## Exercise directions
Within the material below, find each line bearing the word "بوستر" and present it.
#### Listed entries
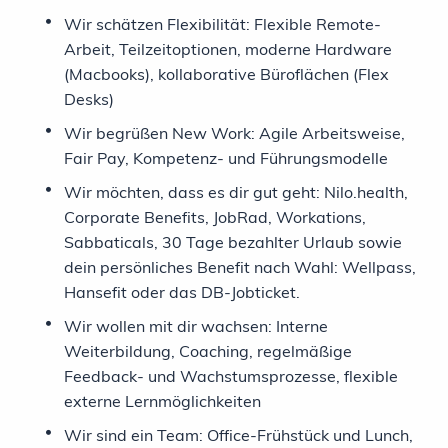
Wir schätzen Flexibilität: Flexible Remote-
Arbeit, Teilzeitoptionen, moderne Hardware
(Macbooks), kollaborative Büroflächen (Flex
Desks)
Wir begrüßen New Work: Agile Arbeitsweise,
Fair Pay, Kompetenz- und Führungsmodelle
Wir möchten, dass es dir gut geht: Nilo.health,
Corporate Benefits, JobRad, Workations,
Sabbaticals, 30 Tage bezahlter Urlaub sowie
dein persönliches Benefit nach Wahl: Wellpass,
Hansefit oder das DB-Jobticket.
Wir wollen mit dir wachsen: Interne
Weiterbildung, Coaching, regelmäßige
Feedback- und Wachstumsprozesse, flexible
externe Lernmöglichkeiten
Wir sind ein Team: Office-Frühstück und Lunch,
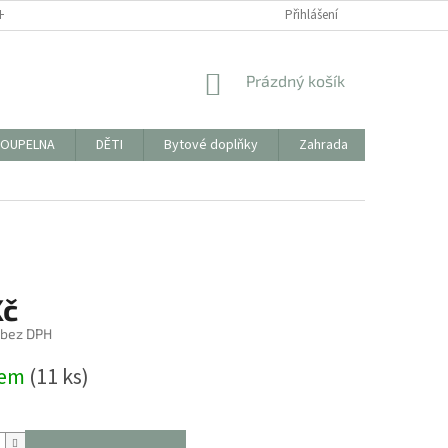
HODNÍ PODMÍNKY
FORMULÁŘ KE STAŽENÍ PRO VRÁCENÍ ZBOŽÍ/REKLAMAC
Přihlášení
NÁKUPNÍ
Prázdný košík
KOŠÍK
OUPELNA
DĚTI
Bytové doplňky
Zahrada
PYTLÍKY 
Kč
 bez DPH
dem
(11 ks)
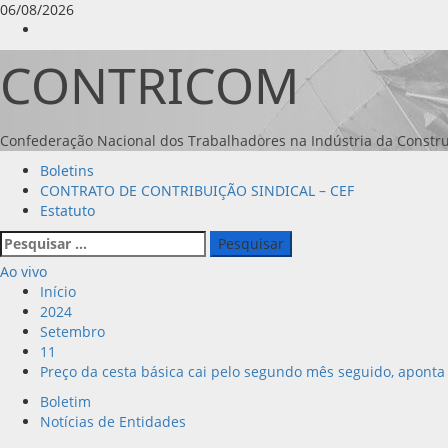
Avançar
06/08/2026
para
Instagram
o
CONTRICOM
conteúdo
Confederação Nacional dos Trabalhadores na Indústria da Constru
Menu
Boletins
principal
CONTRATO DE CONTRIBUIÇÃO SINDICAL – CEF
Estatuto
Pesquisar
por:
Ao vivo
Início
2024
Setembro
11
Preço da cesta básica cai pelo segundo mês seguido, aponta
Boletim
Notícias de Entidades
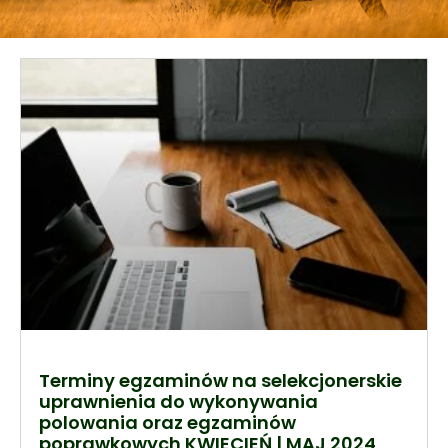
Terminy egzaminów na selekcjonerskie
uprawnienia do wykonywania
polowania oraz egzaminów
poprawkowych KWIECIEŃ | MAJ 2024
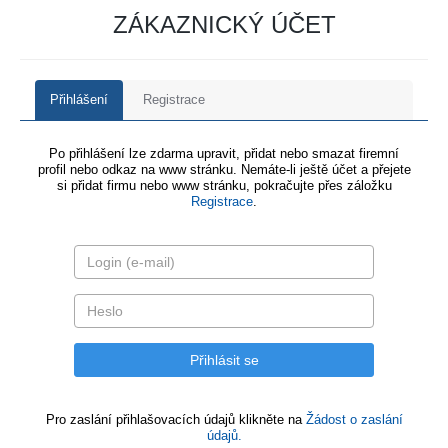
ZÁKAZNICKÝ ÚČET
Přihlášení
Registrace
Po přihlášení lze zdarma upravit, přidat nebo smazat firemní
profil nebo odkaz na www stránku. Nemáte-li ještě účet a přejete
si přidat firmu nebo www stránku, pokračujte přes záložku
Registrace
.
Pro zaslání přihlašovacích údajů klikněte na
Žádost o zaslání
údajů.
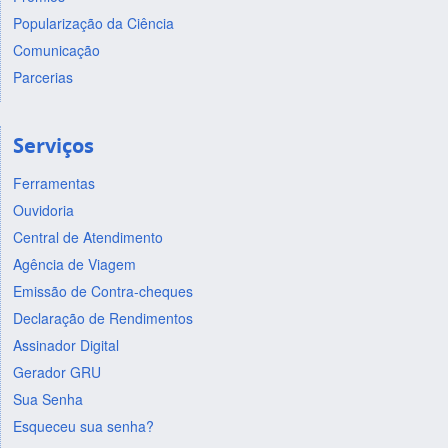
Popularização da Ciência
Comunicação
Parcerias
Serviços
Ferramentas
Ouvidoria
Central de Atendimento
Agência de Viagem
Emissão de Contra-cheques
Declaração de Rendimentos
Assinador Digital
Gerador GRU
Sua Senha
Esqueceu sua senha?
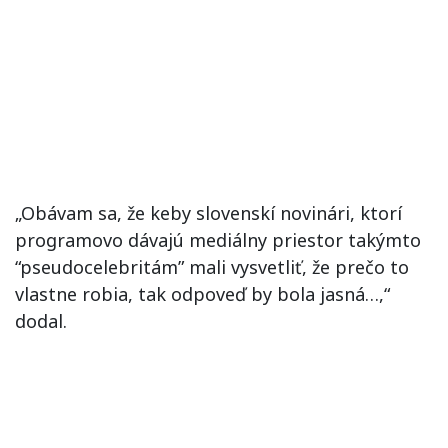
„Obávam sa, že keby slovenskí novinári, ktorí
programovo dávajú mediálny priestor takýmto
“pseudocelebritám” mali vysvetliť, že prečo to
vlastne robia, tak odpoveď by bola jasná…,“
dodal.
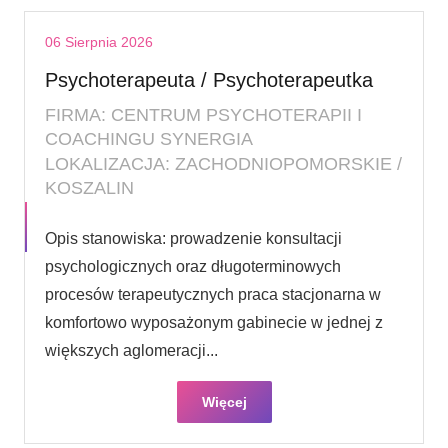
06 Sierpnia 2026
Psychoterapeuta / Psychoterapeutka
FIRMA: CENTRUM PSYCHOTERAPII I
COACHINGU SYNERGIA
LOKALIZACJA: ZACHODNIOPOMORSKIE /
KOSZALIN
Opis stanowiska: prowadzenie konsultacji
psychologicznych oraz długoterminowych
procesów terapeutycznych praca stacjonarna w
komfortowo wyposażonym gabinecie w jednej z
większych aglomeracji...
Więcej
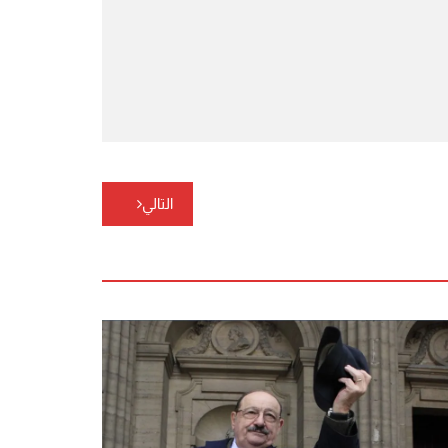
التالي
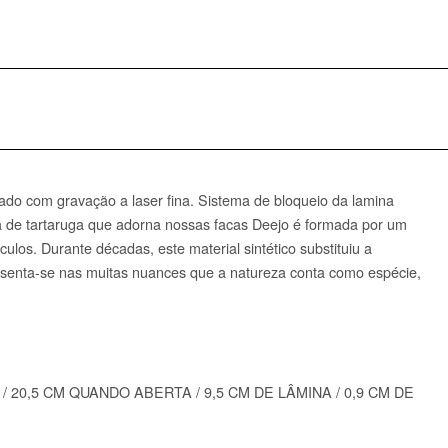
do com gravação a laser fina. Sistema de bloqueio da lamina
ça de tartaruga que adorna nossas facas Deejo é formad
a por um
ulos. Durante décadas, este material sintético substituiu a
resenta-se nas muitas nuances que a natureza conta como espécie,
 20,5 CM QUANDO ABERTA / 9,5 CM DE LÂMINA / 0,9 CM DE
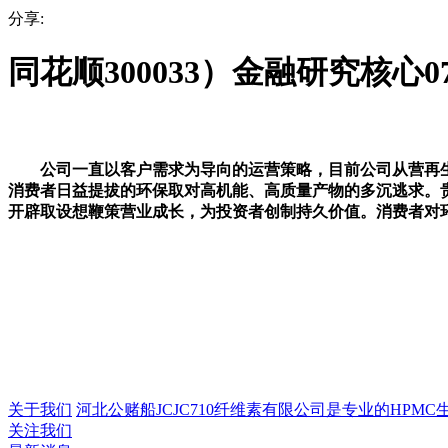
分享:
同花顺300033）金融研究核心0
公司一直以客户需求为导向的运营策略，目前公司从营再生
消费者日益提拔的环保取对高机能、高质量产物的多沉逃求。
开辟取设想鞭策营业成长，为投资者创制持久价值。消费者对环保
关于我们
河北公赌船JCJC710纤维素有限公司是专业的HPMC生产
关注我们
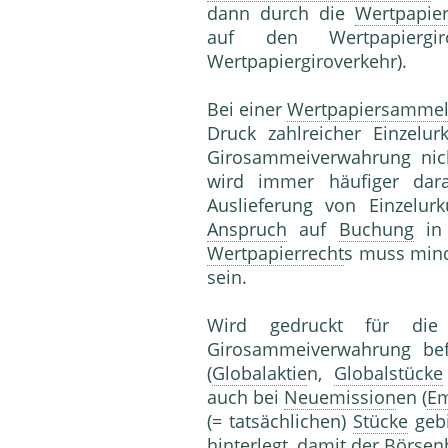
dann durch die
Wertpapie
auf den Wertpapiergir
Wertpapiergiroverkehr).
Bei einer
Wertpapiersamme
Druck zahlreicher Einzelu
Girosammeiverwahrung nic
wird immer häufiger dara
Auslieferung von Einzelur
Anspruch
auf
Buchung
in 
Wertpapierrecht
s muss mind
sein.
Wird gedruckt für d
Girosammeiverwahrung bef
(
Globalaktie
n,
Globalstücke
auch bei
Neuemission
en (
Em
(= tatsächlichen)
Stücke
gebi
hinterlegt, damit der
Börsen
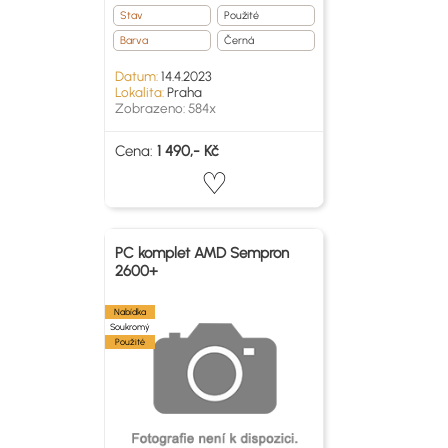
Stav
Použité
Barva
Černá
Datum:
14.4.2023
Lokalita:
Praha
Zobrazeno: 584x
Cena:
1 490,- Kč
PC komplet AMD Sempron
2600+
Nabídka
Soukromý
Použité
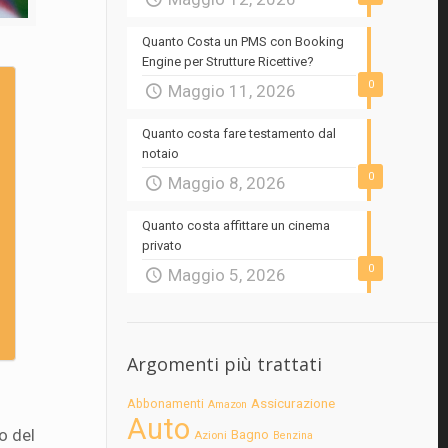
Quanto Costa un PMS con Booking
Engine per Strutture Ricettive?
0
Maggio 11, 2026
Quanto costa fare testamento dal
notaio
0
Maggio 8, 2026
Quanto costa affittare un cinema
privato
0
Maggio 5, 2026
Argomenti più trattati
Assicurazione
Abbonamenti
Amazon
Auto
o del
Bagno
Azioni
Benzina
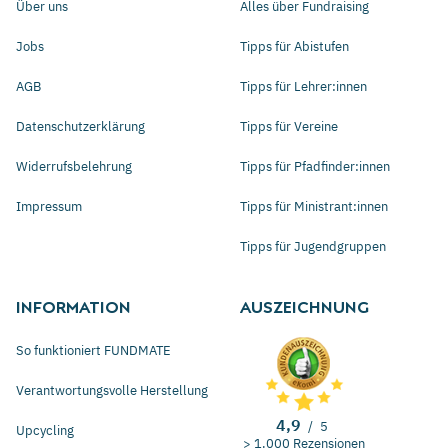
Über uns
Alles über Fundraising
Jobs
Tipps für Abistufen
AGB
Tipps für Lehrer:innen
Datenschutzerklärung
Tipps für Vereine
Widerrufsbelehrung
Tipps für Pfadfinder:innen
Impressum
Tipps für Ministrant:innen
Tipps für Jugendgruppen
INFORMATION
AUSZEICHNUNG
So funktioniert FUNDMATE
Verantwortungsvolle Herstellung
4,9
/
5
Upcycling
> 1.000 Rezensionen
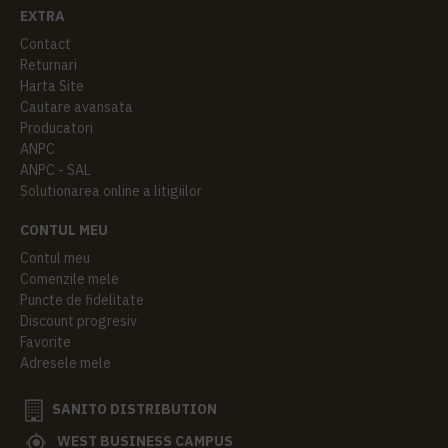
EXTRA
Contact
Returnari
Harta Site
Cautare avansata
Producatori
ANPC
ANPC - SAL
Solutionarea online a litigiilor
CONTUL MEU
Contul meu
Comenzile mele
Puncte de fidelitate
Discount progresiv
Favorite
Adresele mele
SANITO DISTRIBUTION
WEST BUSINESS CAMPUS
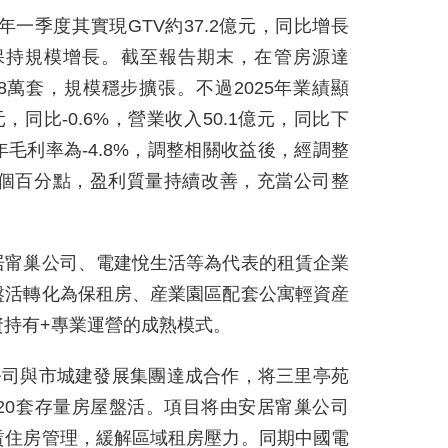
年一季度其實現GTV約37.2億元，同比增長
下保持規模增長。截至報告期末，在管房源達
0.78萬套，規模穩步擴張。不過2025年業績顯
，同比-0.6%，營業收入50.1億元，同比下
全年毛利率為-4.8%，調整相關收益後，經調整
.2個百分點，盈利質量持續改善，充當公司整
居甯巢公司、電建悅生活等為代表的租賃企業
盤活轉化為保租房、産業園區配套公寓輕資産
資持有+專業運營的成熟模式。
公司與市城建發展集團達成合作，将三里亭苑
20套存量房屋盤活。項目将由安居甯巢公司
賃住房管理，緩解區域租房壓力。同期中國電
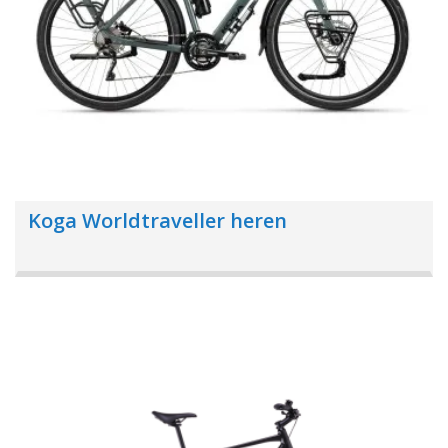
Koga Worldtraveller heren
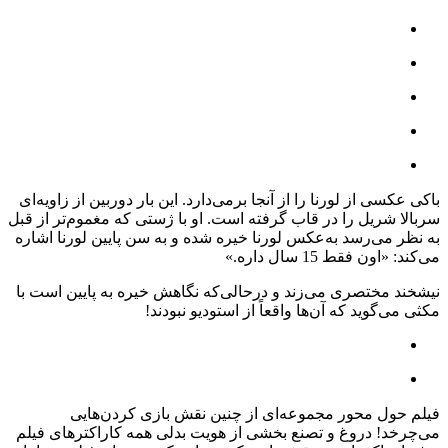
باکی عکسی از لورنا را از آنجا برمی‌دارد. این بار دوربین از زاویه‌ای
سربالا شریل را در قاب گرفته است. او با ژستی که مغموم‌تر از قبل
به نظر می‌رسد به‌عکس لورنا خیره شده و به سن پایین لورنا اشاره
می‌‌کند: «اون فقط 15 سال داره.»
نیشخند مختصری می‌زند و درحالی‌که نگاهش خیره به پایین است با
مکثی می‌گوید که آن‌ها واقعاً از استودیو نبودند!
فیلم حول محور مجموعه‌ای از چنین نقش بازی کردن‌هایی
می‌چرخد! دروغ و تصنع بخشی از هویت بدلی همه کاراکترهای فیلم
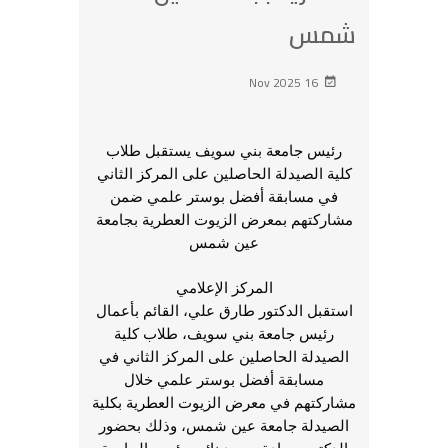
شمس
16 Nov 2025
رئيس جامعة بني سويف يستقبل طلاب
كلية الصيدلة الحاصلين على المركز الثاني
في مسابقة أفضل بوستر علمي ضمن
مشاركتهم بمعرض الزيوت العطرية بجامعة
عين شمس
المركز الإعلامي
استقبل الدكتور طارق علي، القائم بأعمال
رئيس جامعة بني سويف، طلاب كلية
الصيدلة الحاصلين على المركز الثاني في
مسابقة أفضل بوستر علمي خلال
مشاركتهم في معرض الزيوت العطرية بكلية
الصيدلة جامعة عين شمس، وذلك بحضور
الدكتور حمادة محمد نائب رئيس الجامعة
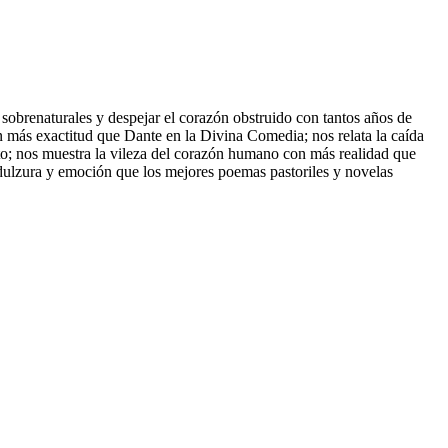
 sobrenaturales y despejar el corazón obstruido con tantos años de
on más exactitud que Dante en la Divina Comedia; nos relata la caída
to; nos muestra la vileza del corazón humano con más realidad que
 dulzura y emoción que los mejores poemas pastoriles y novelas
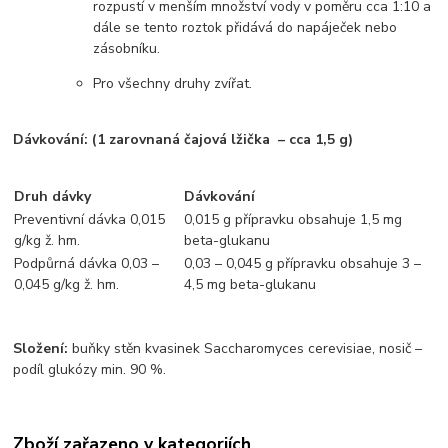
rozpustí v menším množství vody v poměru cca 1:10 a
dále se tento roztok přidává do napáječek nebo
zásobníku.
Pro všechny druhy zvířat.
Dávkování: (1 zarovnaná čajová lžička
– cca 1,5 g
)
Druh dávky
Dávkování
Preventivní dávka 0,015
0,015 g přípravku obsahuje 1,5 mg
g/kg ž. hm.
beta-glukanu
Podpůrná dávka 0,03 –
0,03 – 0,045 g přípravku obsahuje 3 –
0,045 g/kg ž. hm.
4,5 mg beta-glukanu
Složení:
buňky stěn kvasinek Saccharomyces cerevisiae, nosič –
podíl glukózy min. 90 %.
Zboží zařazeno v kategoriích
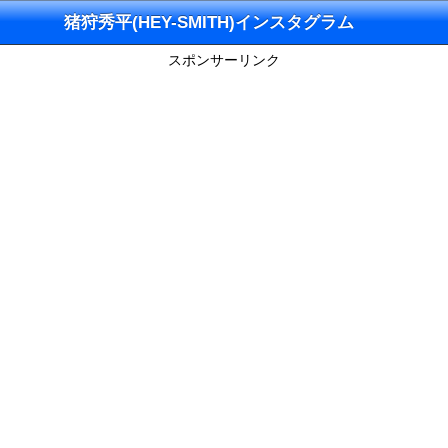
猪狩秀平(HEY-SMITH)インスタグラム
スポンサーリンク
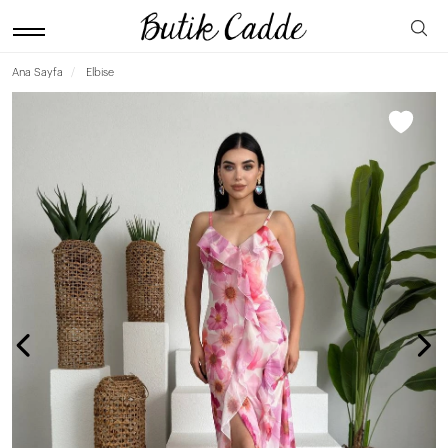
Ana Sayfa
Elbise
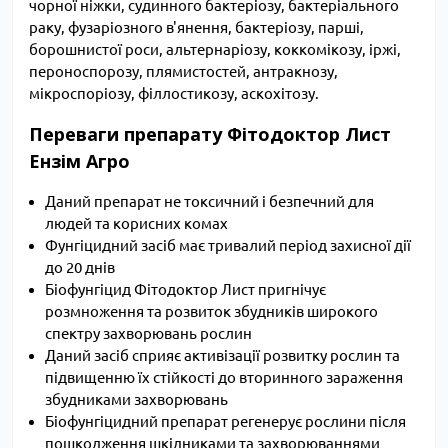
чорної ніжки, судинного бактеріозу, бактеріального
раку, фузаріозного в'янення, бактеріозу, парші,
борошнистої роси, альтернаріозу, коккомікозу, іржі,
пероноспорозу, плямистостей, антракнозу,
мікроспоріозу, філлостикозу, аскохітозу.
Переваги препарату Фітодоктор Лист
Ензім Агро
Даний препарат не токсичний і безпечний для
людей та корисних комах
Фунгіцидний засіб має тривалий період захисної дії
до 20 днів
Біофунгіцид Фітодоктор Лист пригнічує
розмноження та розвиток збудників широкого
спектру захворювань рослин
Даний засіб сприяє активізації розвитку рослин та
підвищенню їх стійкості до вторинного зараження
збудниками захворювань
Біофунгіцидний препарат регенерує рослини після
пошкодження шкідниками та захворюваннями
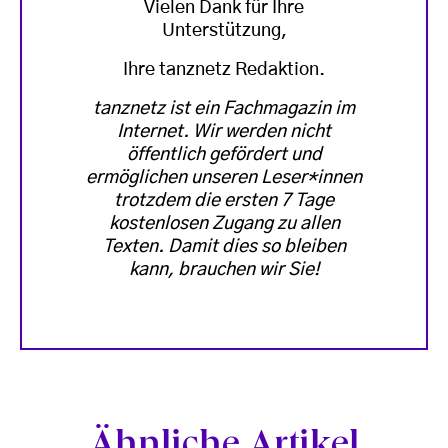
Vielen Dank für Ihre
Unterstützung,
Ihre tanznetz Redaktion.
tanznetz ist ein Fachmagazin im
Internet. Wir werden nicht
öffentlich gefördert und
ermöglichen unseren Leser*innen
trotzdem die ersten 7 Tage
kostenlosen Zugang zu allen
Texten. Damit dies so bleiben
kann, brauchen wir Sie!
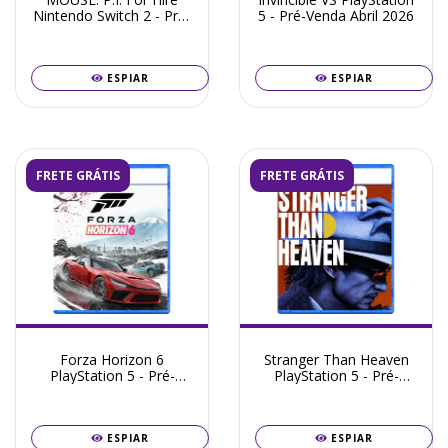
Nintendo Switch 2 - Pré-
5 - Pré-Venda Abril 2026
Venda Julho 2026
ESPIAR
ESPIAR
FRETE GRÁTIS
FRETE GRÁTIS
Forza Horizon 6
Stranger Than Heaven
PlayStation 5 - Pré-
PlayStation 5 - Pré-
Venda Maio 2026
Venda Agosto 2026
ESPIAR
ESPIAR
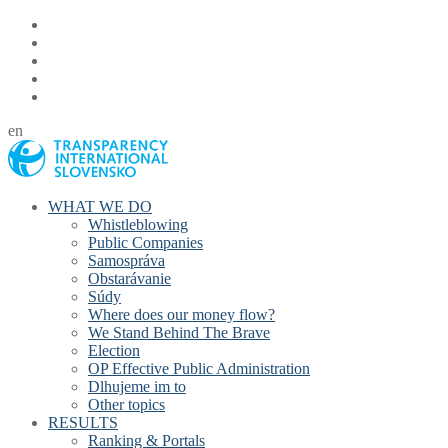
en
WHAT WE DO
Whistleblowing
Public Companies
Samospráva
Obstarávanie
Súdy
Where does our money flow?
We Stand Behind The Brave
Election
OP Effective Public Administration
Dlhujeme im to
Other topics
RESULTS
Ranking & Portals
########
## Solution
في مسابقة أفضل بوستر علمي ضمن
مسابقة أفضل بوستر علمي خلال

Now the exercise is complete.